14 Ocak 2014 Salı

KORKU VE PANİK


Hepimizin günlük hayatında kimi zaman yoğun, kimi zamanda hafif hissettiğimiz fakat farkında olmasak da kişiliğimizin işleyişinde, duygularımızın ve davranışlarımızın oluşum sürecinde son derece belirleyici bir duygudur.
Korku esasında bir alarm duygusudur. Herhangi bir tehlikeyle karşı karşıya kaldığımızda o tehlike ile baş edebilmek, eğer baş etmek mümkün değilse o tehlikeden uzak kalmamızı sağlayıcı bir duygudur.

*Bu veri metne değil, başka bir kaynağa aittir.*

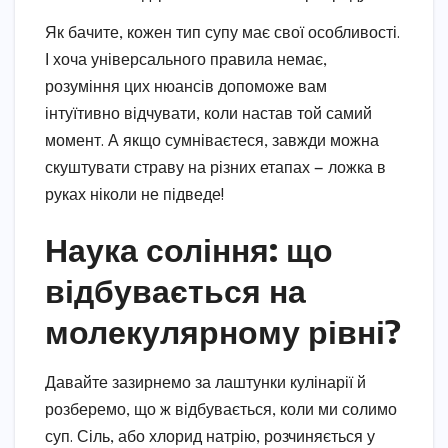
Як бачите, кожен тип супу має свої особливості.
І хоча універсального правила немає,
розуміння цих нюансів допоможе вам
інтуїтивно відчувати, коли настав той самий
момент. А якщо сумніваєтеся, завжди можна
скуштувати страву на різних етапах — ложка в
руках ніколи не підведе!
Наука соління: що
відбувається на
молекулярному рівні?
Давайте зазирнемо за лаштунки кулінарії й
розберемо, що ж відбувається, коли ми солимо
суп. Сіль, або хлорид натрію, розчиняється у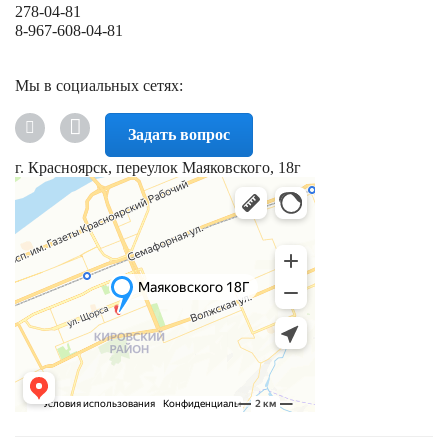
278-04-81
8-967-608-04-81
Мы в социальных сетях:
Задать вопрос
г. Красноярск, переулок Маяковского, 18г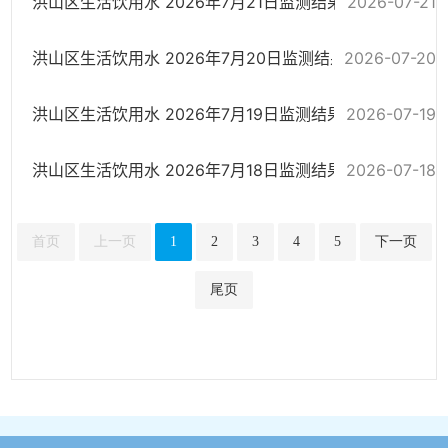
洪山区生活饮用水 2026年7月21日监测结果
2026-07-21
洪山区生活饮用水 2026年7月20日监测结果
2026-07-20
洪山区生活饮用水 2026年7月19日监测结果
2026-07-19
洪山区生活饮用水 2026年7月18日监测结果
2026-07-18
首页
上一页
1
2
3
4
5
下一页
尾页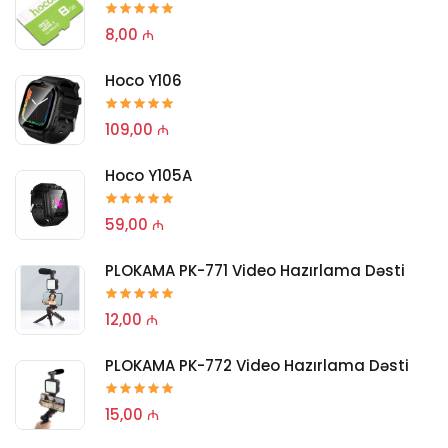
8,00 ₼
Hoco Y106
109,00 ₼
Hoco Y105A
59,00 ₼
PLOKAMA PK-771 Video Hazırlama Dəsti
12,00 ₼
PLOKAMA PK-772 Video Hazırlama Dəsti
15,00 ₼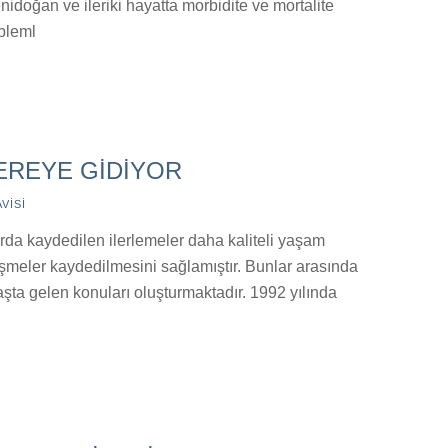
nidoğan ve ileriki hayatta morbidite ve mortalite
obleml
NEREYE GİDİYOR
VISI
arda kaydedilen ilerlemeler daha kaliteli yaşam
meler kaydedilmesini sağlamıştır. Bunlar arasında
şta gelen konuları oluşturmaktadır. 1992 yılında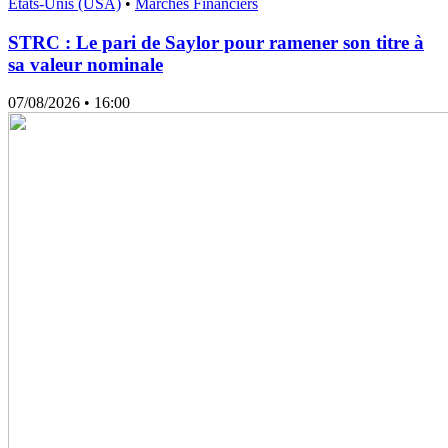
États-Unis (USA)
•
Marchés Financiers
STRC : Le pari de Saylor pour ramener son titre à
sa valeur nominale
07/08/2026
• 16:00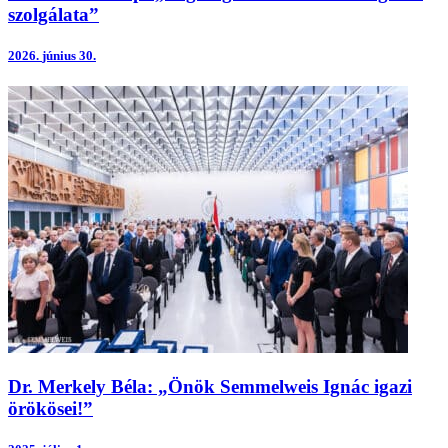
szolgálata”
2026.
június 30.
Dr. Merkely Béla: „Önök Semmelweis Ignác igazi
örökösei!”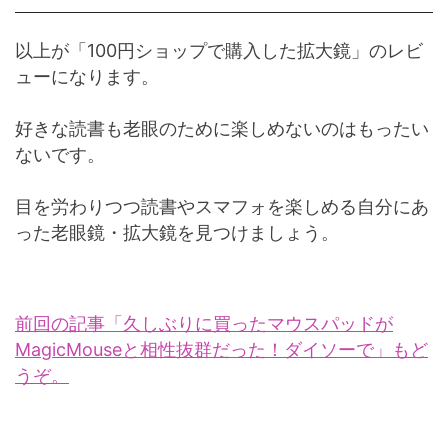
以上が「100円ショップで購入した拡大鏡」のレビ
ューになります。
好きな読書も老眼のために楽しめないのはもったい
ないです。
目を労わりつつ読書やスマフォを楽しめる自分にあ
った老眼鏡・拡大鏡を見つけましょう。
前回の記事「久しぶりに買ったマウスパッドが
MagicMouseと相性抜群だった！ダイソーで」もど
うぞ。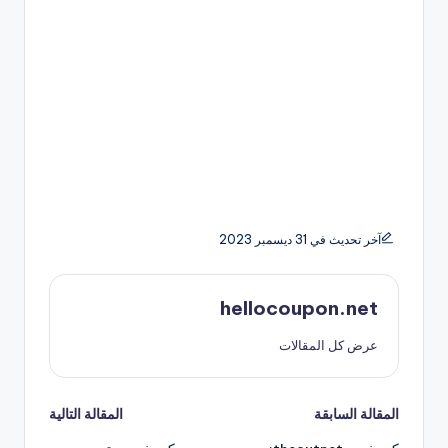
آخر تحديث في 31 ديسمبر 2023
hellocoupon.net
عرض كل المقالات
تصفّح
المقالة السابقة
المقالة التالية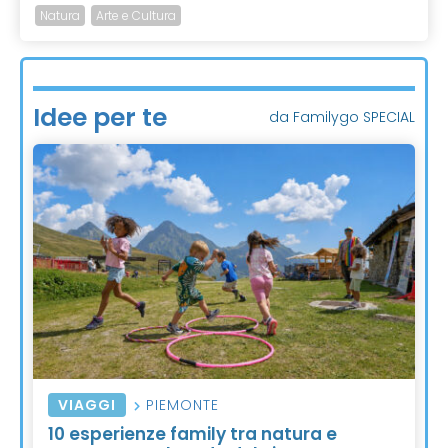
Natura
Arte e Cultura
Idee per te
da Familygo SPECIAL
VIAGGI
PIEMONTE
10 esperienze family tra natura e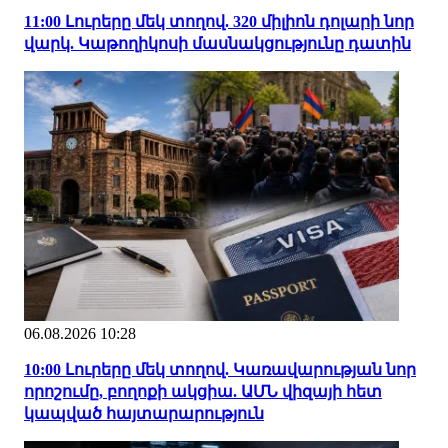
11:00 Լուրերը մեկ տողով. 320 միլիոն դոլարի նոր
վարկ. Կաթողիկոսի մասնակցությունը դատին
06.08.2026 10:28
10:00 Լուրերը մեկ տողով. Կառավարության նոր
որոշումը, բողոքի ակցիա. ԱՄՆ վիզայի հետ
կապված հայտարարություն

Kim karar veriyor karşı karşıya kaldığımız durumun bizim açımızdan tehlikeli olup olmadığına? Korteks diye adlandırılan, beynimizin yüzeyini kaplayan, nöronlar açısından son derece zengin olan aklın ve vicdanın üzerinde çalıştığı, bilinçli zihin, irade olarak da adlandırdığımız üst beyin mi karar veriyor? Yoksa daha ilkel, nöronlar açısından biraz daha zayıf, zekâ yaşı 9-10 olan, erişimimizin daha az olduğu alt beyin mi karar veriyor bu durumun bizim açımızdan tehlikeli olup olmadığına? Korku bir duyguysa ki güçlü bir duygudur. Duygular beynimizin alt kısmı tarafından, yani hayvan beyni tarafından oluşturulur. Evet içinde bulunduğumuz o durumun bizim açımızdan tehlikeli olup olmadığına alt beynimiz karar veriyor. Alt beynimizde nasıl karar veriyor? Geçmişteki yaşantılardan hareketle karar veriyor. Fakat bu deneyimler sınırlı deneyimler. Geçmiş derken de yakın geçmişten değil çocukluk döneminden bahsediyoruz. Geçmişteki yaşantılardan hareketle olayı anlamlandırıyor. Eğer tehlikeli olduğuna hükmetmişse ki bunu saniyenin onda biri kadarki zamanda yapıyor, hemen uygulamaya geçiyor. Böylesine başıbozuk, böylesine terbiyeden yoksun bir yapı, kontrol edilmesi gereken bir yapı. Terbiye edilmediği takdirde alıp bizi hiç istemediğimiz yerlere sürükleme potansiyeline sahip bir yapı. Ne yapıyor? Düğmeye basıyor tehlikeyle karşılaştığımızda o durumdan uzak kalmamız için.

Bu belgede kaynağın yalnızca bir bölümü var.